ICE cannot make civil arrests at Massachusetts courthouses, a federal judge ruled Thursday, dealing a major victory to activists who’d said immigrants were scared to show up for fear of being captured.
Judge Indira Talwani, an Obama appointee to the court, said that courts rely on witnesses and victims to show up, and if U.S. Immigration and Customs Enforcement is scaring them, it presents a problem for those operations.
She acknowledged it may be safer for ICE to arrest them at the courthouses rather than in the community, but said that wasn’t enough to justify giving them access.
Her ruling goes beyond just participants in court cases, and bans arrests of anyone on “official business” when they are “going to, attending or leaving the courthouse.”
The decision creates an effective sanctuary for illegal immigrants, and activists called it “a huge victory.”
Judge Talwani said Massachusetts law prohibits court officials from helping ICE, and said there’s a general common-law antipathy toward courthouse arrests.
She said since federal law doesn’t specifically authorize courthouse arrests on civil warrants or detainers, the government cannot abrogate those existing strictures.
“Even with the comprehensive immigration law system devised by Congress, there are some limits to how and where the government can arrest those it seeks to remove,” she ruled.
She acknowledged that Congress had recognized courthouse arrests, including in a 2006 debate, but said that wasn’t enough evidence that lawmakers actually approved of the practice.
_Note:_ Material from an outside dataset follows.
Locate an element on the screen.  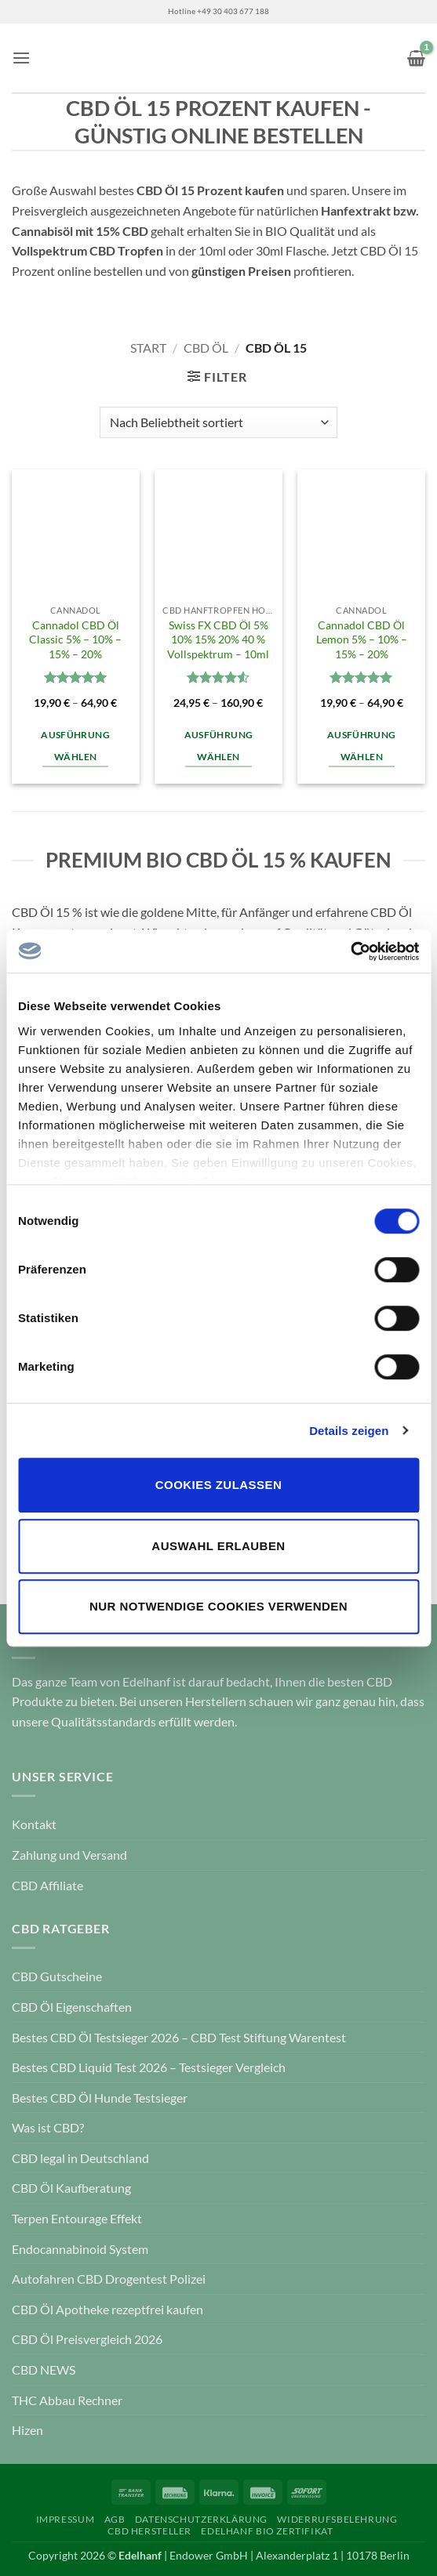 CBD NEWS is located at coordinates (43, 2369). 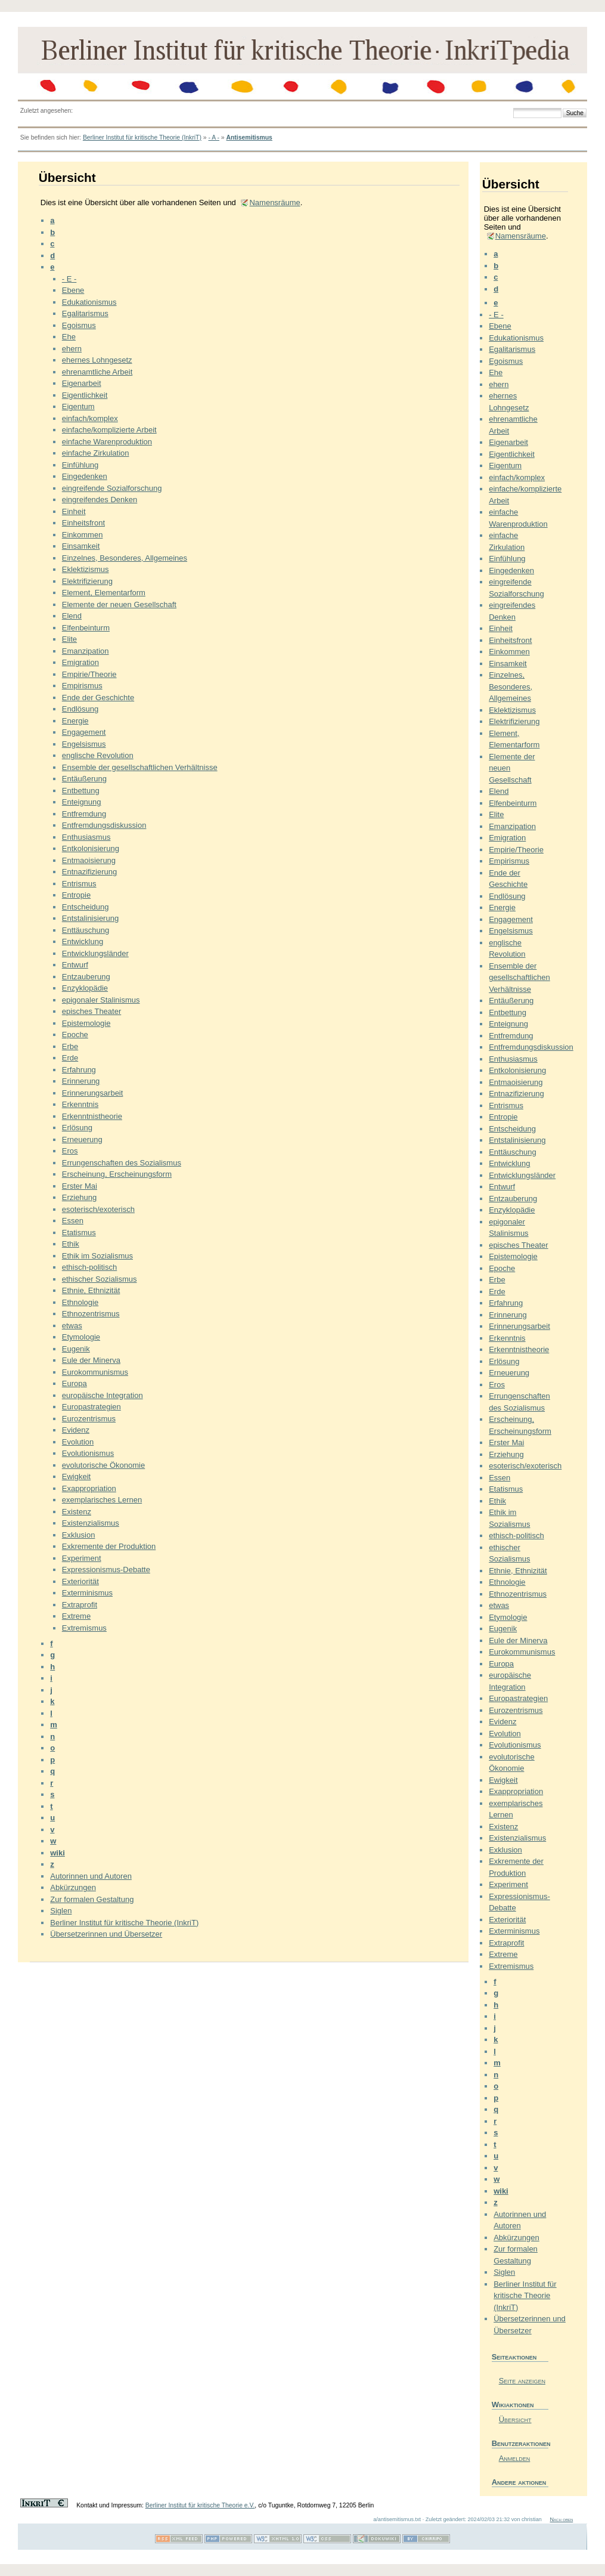 This screenshot has height=2576, width=605. I want to click on Einzelnes, Besonderes, Allgemeines, so click(124, 557).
The judge said ICE can still make arrests based on criminal warrants, such as when the agency is pursuing cases in its jurisdiction over child pornography or counterfeiting.
But the ruling blocks the administrative arrests that are the backbone of ICE’s deportation efforts in the country’s interior.
ICE already prohibits such arrests at schools, hospitals, churches and rallies.
But it has resisted calls to rule out courthouses, calling them important locations. ICE officials say people have to go through security to get into the courthouse, so ICE officers are able to make arrests without having to worry about the target having a weapon.